*** ENTRIES SUPPLIED

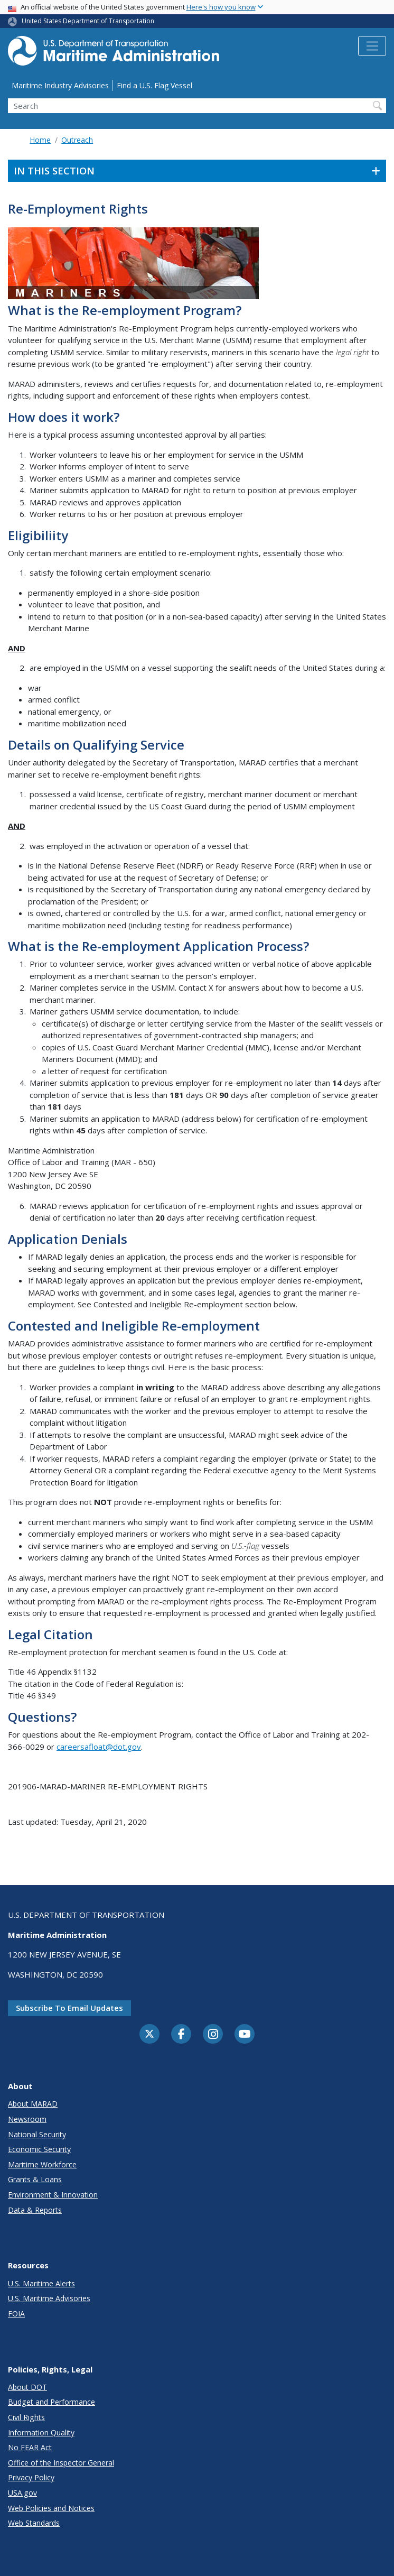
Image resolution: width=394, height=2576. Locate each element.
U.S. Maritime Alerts (41, 2283)
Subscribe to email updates (69, 2007)
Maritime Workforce (42, 2164)
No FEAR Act (30, 2447)
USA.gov (22, 2493)
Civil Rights (26, 2417)
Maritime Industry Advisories (60, 85)
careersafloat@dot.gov (99, 1746)
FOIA (16, 2314)
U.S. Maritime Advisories (49, 2298)
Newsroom (27, 2119)
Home (40, 140)
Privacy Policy (31, 2477)
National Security (37, 2134)
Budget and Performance (51, 2402)
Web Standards (34, 2523)
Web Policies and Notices (51, 2508)
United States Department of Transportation (88, 20)
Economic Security (39, 2149)
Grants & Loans (35, 2179)
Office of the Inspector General (61, 2463)
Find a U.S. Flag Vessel (154, 85)
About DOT (27, 2387)
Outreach (77, 140)
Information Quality (41, 2432)
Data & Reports (35, 2210)
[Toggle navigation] (372, 46)
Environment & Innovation (53, 2195)
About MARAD (33, 2104)
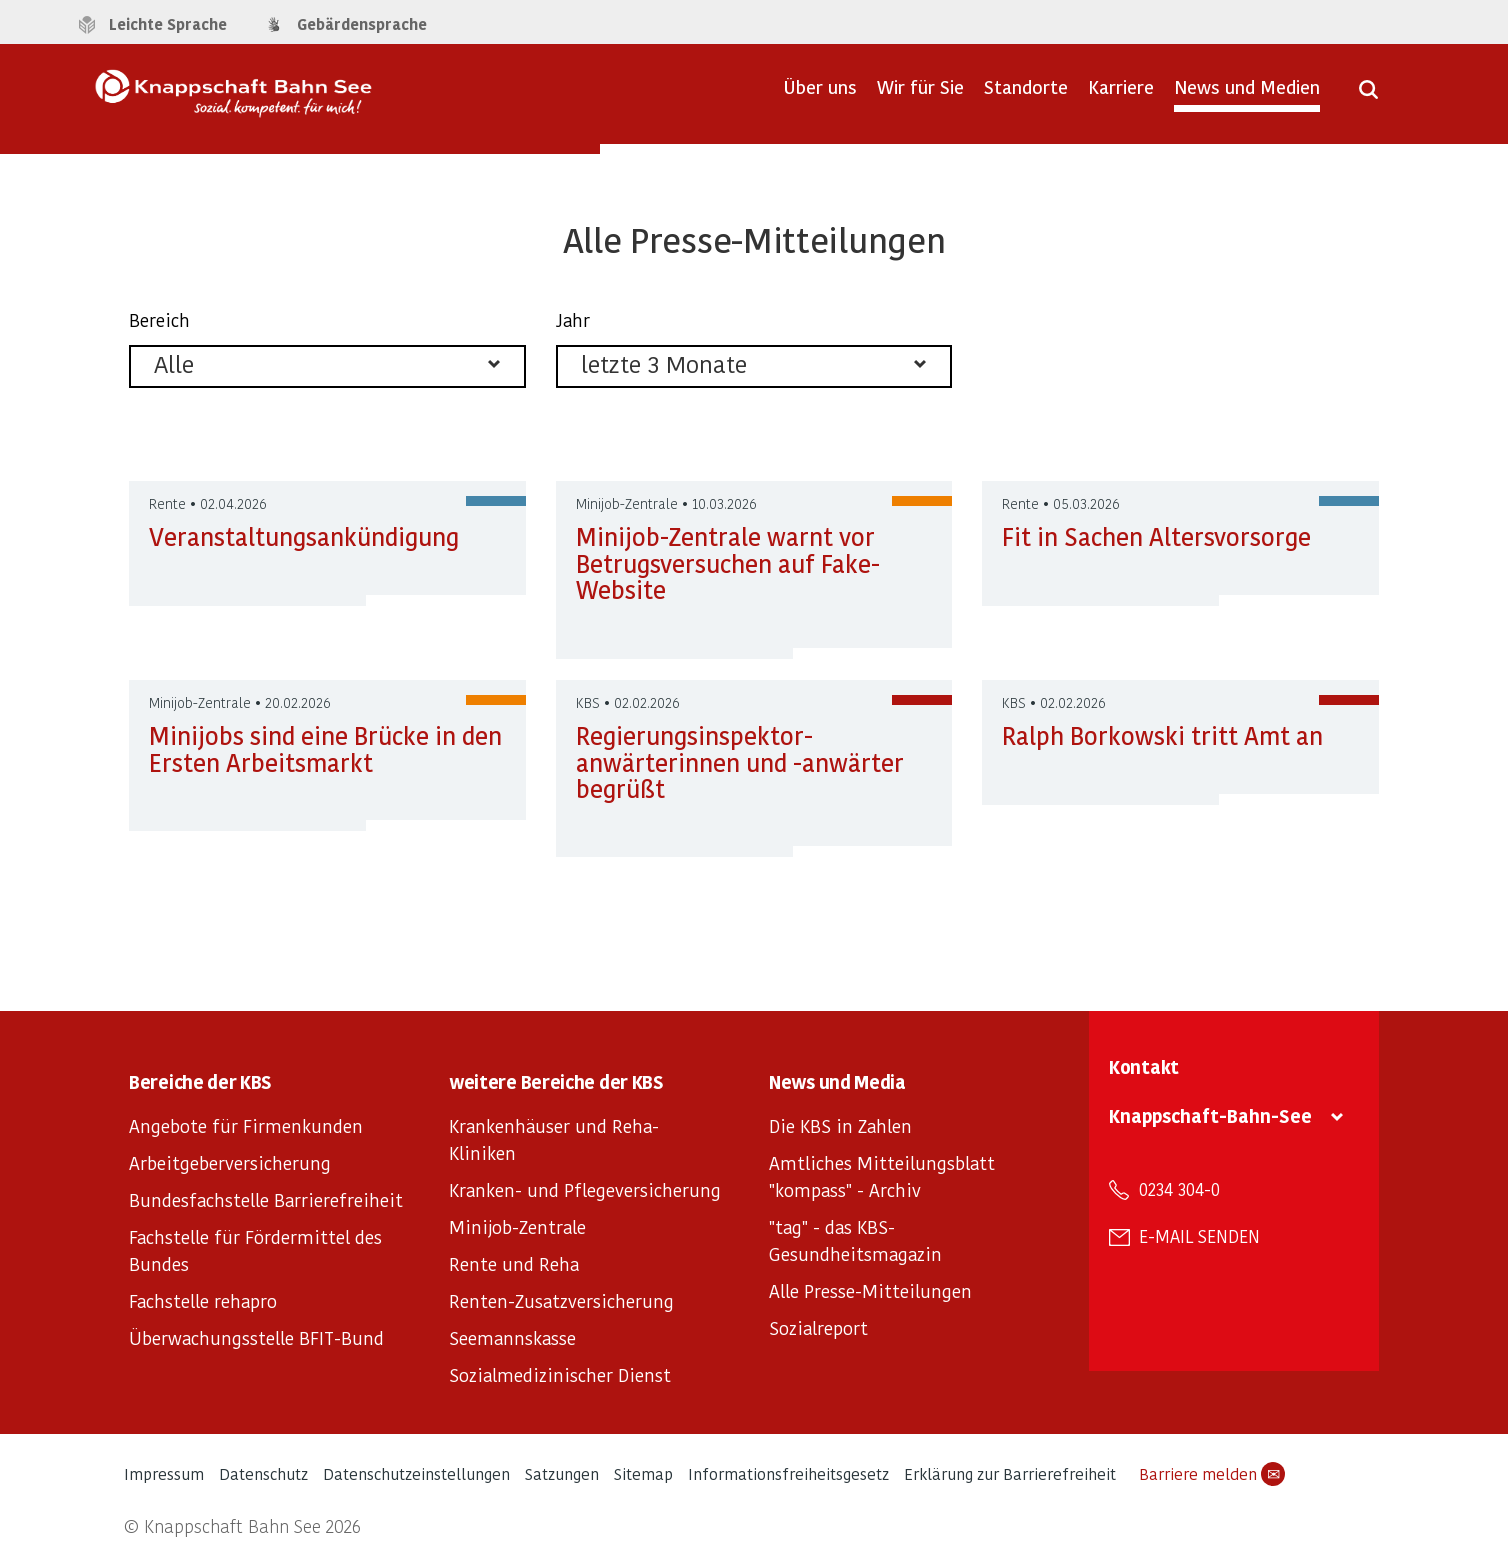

******

Put each line of the listing above into the copy exactly, dropping the pictures.

Image resolution: width=394, height=2576. Locate each element.
U.S. Maritime Alerts (41, 2283)
Subscribe to email updates (69, 2007)
Maritime Workforce (42, 2164)
No FEAR Act (30, 2447)
USA.gov (22, 2493)
Civil Rights (26, 2417)
Maritime Industry Advisories (60, 85)
careersafloat@dot.gov (99, 1746)
FOIA (16, 2314)
U.S. Maritime Advisories (49, 2298)
Newsroom (27, 2119)
Home (40, 140)
Privacy Policy (31, 2477)
National Security (37, 2134)
Budget and Performance (51, 2402)
Web Standards (34, 2523)
Web Policies and Notices (51, 2508)
United States Department of Transportation (88, 20)
Economic Security (39, 2149)
Grants & Loans (35, 2179)
Office of the Inspector General (61, 2463)
Find a U.S. Flag Vessel (154, 85)
About DOT (27, 2387)
Outreach (77, 140)
Information Quality (41, 2432)
Data & Reports (35, 2210)
[Toggle navigation] (372, 46)
Environment & Innovation (53, 2195)
About MARAD (33, 2104)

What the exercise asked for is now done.